---------- INPUT RECORDS ----------

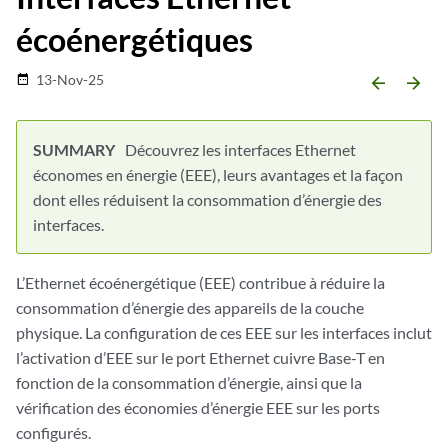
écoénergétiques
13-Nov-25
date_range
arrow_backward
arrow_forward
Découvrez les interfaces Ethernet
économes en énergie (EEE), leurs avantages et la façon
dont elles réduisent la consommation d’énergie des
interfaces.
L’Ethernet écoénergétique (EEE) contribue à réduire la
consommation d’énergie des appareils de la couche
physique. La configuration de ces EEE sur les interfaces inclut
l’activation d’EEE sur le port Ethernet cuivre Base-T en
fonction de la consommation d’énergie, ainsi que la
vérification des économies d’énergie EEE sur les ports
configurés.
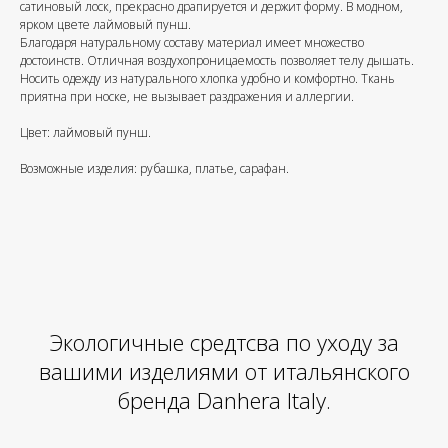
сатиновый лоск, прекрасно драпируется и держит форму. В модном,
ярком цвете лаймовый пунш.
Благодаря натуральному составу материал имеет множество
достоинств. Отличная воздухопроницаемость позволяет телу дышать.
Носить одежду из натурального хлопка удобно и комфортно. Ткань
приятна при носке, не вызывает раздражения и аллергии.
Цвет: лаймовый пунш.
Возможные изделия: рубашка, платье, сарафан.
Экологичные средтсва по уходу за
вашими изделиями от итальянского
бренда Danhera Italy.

----------
---------- INPUT RECORDS ----------

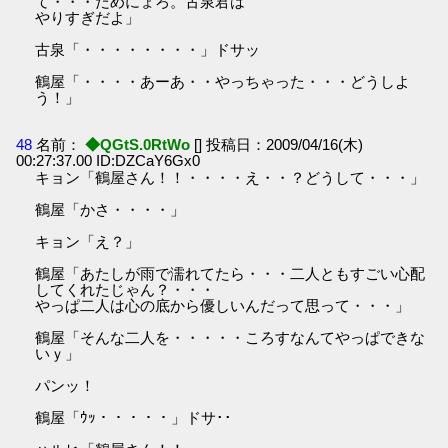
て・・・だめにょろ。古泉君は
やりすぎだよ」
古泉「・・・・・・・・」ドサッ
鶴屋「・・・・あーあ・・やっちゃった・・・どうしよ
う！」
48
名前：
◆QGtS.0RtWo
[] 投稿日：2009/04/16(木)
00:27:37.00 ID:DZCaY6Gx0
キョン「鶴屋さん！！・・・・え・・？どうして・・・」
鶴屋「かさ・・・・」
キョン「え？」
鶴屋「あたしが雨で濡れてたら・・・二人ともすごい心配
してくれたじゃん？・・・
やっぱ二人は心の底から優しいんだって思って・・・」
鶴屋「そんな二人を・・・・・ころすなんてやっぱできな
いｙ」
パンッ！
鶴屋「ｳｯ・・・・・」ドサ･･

----------
---------- INPUT RECORDS ----------

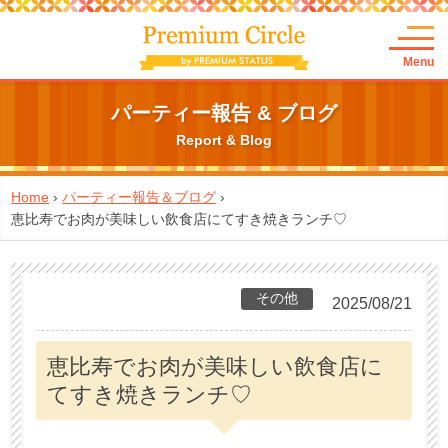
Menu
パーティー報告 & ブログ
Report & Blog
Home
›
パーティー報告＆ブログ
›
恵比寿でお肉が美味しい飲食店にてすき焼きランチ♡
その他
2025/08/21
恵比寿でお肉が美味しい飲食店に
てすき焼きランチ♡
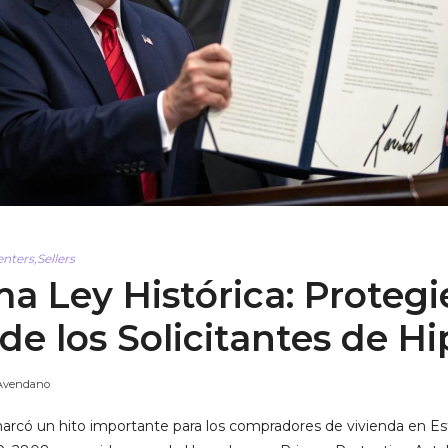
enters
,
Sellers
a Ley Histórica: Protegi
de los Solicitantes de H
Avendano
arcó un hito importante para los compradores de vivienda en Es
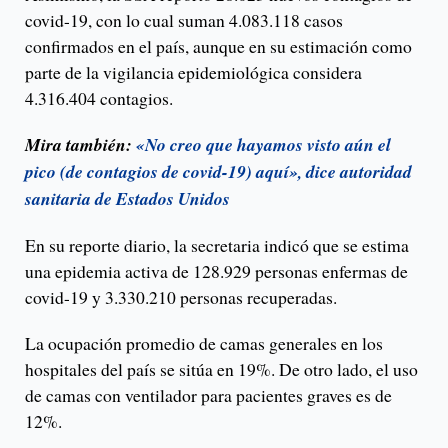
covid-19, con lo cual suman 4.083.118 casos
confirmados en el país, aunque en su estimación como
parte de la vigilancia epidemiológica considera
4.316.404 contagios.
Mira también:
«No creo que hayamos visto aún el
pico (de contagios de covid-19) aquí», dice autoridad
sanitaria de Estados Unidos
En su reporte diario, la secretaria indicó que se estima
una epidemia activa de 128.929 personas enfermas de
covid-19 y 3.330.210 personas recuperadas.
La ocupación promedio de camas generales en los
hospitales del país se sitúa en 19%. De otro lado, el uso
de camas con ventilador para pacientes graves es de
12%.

----------

PROBLEM TO WORK ON
Transcribe the records above exactly, beginning at the line that contains "て・・・だめにょろ。古泉君は" and ending with the line that contains "鶴屋「ｳｯ・・・・・」ドサ･･", both included, and nothing else.

RESULT
て・・・だめにょろ。古泉君は
やりすぎだよ」
古泉「・・・・・・・・」ドサッ
鶴屋「・・・・あーあ・・やっちゃった・・・どうしよ
う！」
48
名前：
◆QGtS.0RtWo
[] 投稿日：2009/04/16(木)
00:27:37.00 ID:DZCaY6Gx0
キョン「鶴屋さん！！・・・・え・・？どうして・・・」
鶴屋「かさ・・・・」
キョン「え？」
鶴屋「あたしが雨で濡れてたら・・・二人ともすごい心配
してくれたじゃん？・・・
やっぱ二人は心の底から優しいんだって思って・・・」
鶴屋「そんな二人を・・・・・ころすなんてやっぱできな
いｙ」
パンッ！
鶴屋「ｳｯ・・・・・」ドサ･･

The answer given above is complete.